(Records to process)

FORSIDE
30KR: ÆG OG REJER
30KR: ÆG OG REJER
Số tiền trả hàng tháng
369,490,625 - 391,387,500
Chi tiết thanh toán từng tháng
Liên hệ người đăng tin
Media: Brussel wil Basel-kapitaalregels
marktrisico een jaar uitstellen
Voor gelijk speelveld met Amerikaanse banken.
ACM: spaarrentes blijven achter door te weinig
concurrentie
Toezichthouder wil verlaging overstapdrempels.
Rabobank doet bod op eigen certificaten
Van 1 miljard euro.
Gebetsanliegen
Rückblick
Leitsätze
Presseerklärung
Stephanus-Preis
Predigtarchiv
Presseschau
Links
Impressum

(End Records to process)
(Records to process)

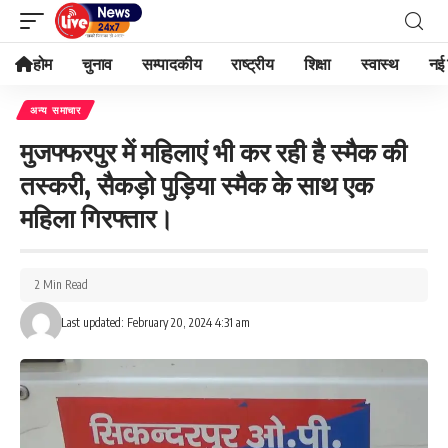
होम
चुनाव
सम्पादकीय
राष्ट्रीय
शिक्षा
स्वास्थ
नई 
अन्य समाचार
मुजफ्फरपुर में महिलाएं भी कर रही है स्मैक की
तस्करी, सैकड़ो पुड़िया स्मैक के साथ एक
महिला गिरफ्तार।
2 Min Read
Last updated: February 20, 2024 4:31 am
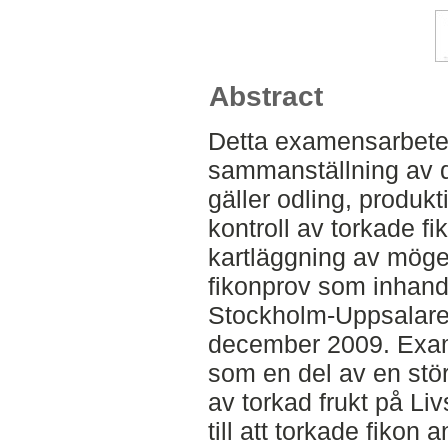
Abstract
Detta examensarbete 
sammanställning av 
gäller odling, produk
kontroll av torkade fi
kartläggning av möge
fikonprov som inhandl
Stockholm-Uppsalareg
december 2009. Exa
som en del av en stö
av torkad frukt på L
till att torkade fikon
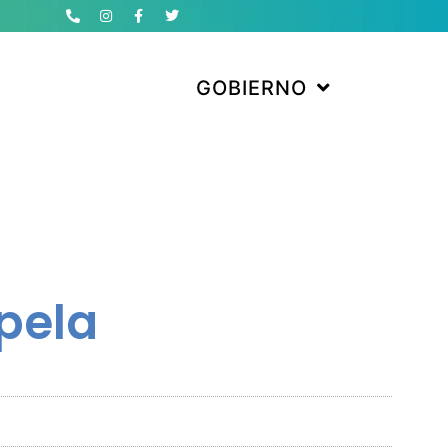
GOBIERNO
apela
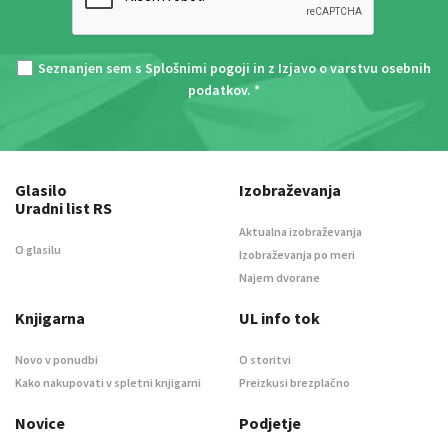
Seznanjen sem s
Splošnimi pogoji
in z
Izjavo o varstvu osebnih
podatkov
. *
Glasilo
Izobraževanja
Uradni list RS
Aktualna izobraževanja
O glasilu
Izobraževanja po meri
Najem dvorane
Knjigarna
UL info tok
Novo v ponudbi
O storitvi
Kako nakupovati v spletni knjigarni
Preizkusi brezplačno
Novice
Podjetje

(End Records to process)

| Problem statement |
Within the listing above, extract exactly the lines from the line with "marktrisico een jaar uitstellen" to the line with "Presseerklärung", the two named lines included, and no others.

| Written response |
marktrisico een jaar uitstellen
Voor gelijk speelveld met Amerikaanse banken.
ACM: spaarrentes blijven achter door te weinig
concurrentie
Toezichthouder wil verlaging overstapdrempels.
Rabobank doet bod op eigen certificaten
Van 1 miljard euro.
Gebetsanliegen
Rückblick
Leitsätze
Presseerklärung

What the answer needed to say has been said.